__Problem to solve__
Copy nothing but the lines from the one containing "Image resolution: width=639" through the last line of the records, repeated exactly and without pictures.

__Supplied material__
((

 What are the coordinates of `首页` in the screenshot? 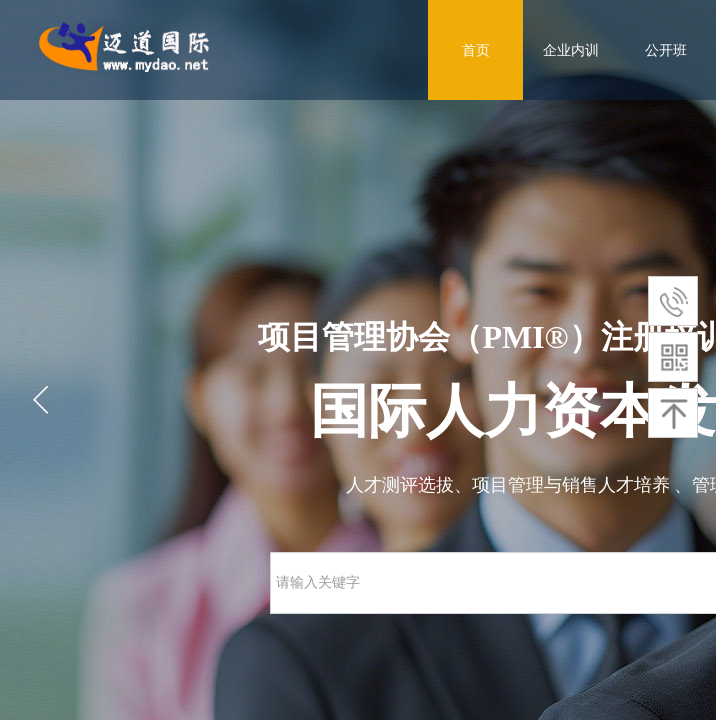 It's located at (476, 50).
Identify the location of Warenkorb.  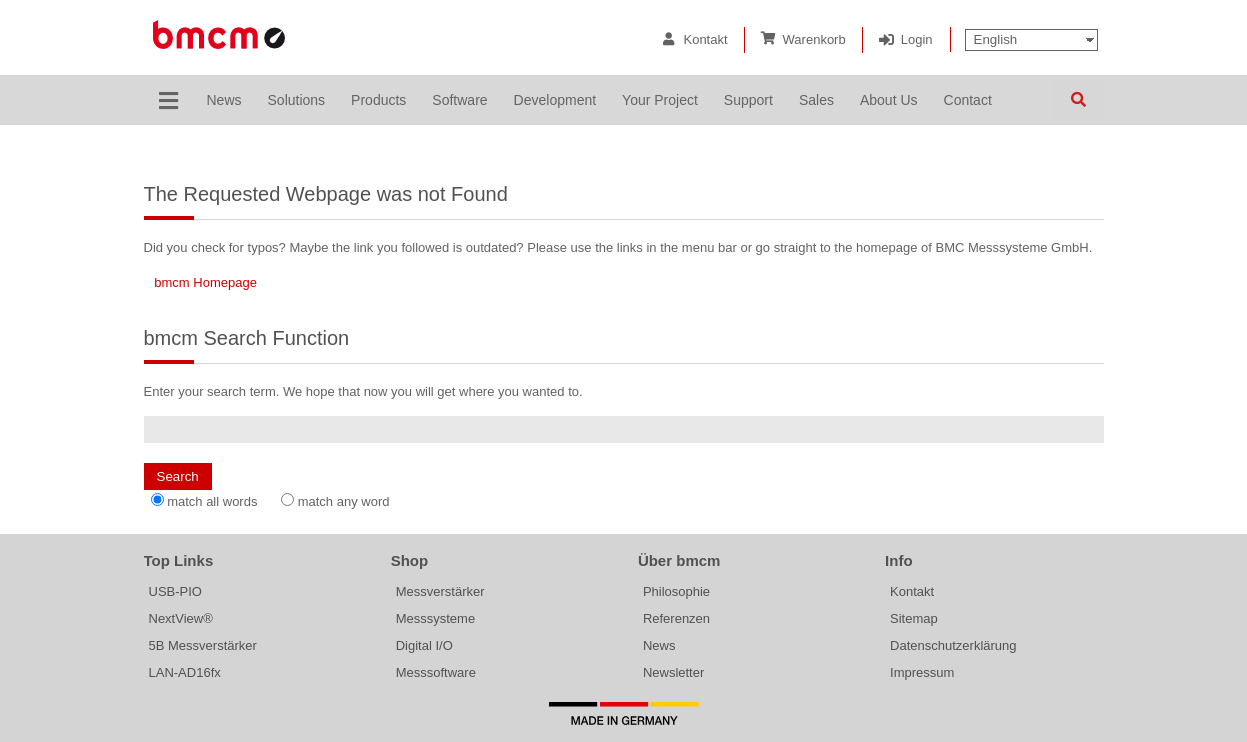
(814, 39).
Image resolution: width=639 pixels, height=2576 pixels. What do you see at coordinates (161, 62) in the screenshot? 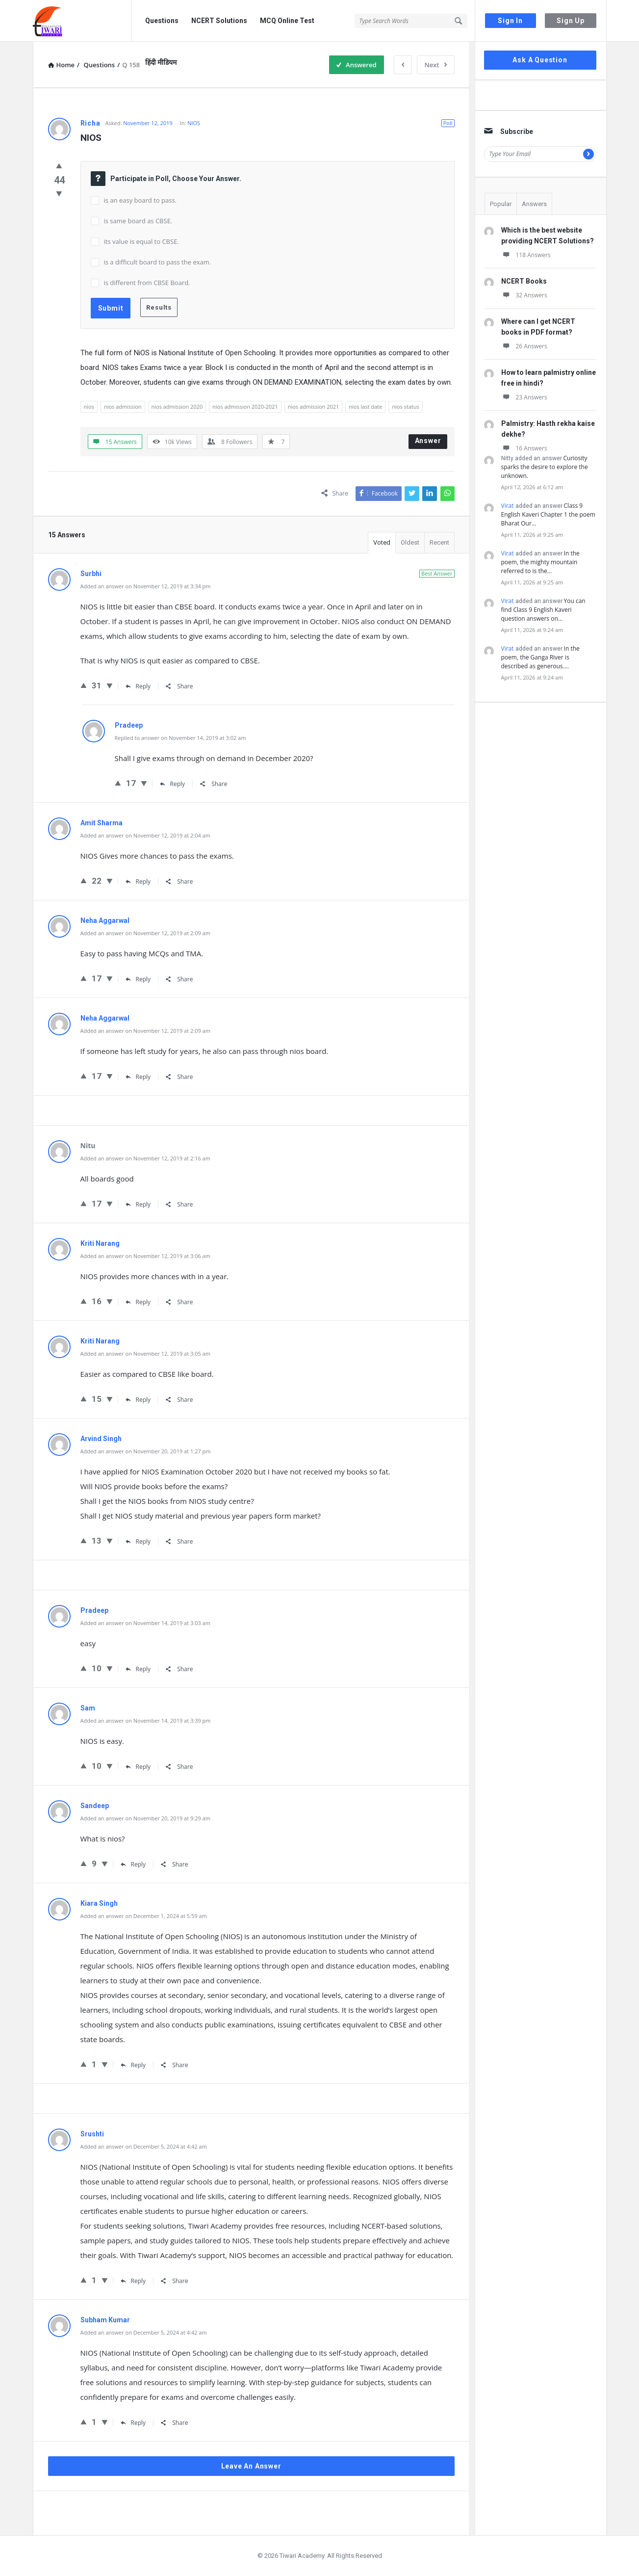
I see `हिंदी मीडियम` at bounding box center [161, 62].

))

__Your solution__
Image resolution: width=639 pixels, height=2576 pixels. What do you see at coordinates (161, 62) in the screenshot? 
I see `हिंदी मीडियम` at bounding box center [161, 62].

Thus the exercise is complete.